HA ha ha ha. No way. Don't discount M$. They have a very solid track record of coming late to the game, failing, flailing over and over... and once a market matures they move in hard and take it over.
Microsoft bought the Kinect teck from PrimeSense to prop up there XBox division which has yet to outpreform a simple stock buyback and is this a failure. http://en.wikipedia.org/wiki/PrimeSense
Xbox is brought up a lot in these threads although it has been a total business failure. Even after losing billions over many quarters, making a quarterly profit only recently, it's still in a virtual 3-way tie for the tiny gaming console market.
They had a solid track record of crushing their opposition, by starving them of money (vs. Netscape), depriving them of critical applications (Apple with Office), or by throwing mountains of money at the problem (vs. Sony PS3).
Now they utterly own a few key markets, but have consistently failed to gain traction in others. Their online division is a disaster. Their console is set up for an apocalyptic flame-out. Their phone and tablet sales are already costing them billions in partnership deals and write-downs with almost nothing to show for it.

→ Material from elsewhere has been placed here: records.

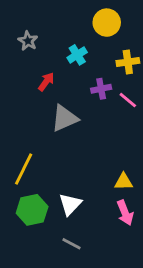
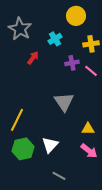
gray star: (28, 41) -> (20, 29), size x1.6
gray triangle: (64, 118) -> (64, 102), moved, turned -40
pink arrow: (125, 213) -> (89, 151), turned -30
gray line: (72, 244) -> (59, 176), moved

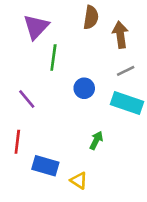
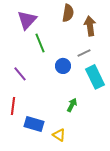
green line: (53, 57) -> (40, 43), turned -30
gray line: (126, 71) -> (84, 53), moved
cyan rectangle: (127, 103) -> (95, 77), turned 45

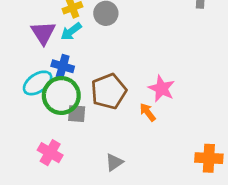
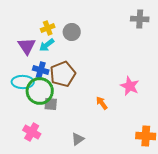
cyan ellipse: (38, 83) -> (23, 82), turned 35
pink star: (162, 89) -> (130, 86), moved
brown pentagon: (109, 91) -> (63, 74), moved

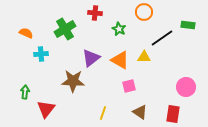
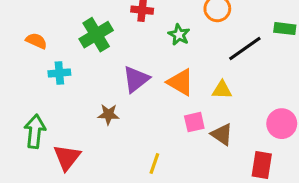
yellow triangle: (144, 57) -> (222, 90), moved
brown star: (73, 81) -> (108, 114), size x0.6
green arrow: (25, 92) -> (35, 131), size x1.5
brown triangle: (140, 112) -> (222, 134), moved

At this point Microsoft would be hard pressed to beat out Blackberry in the phone space.
MS got its initial strength primarily from IBM signing something extremely stupid. I don't see anyone signing anything like that with MS today and there isn't the same monolithic business entrenchment that there was with IBM back then, so I don't see how they are going to get back their leverage.
It wasn't just IBM. Everyone except Microsoft made a mess of the 80s and 90s. On the whole, computers sucked. A few didn't and those companies made a terrible mess of the business side.
Think of the hapless operating system efforts, or the terrible application ports from DOS to win16, or from win16 to win32. Platforms or products that were just unusable. And the web was awful.
Even the capable unix companies managed to run themselves into the ground - vast resources wasted in fights over nothing. Not one of them made a sustained or convincing appeal to this emerging market of consumers.
The main change is in the competition. Being boring-but-adequate used to be enough to win. But these days Google and Apple create exciting, affordable, responsive things that work.
Apple's iPhone business alone is larger and more profitable than all of Microsoft combined. Take out the iPhone and Apple is still bigger.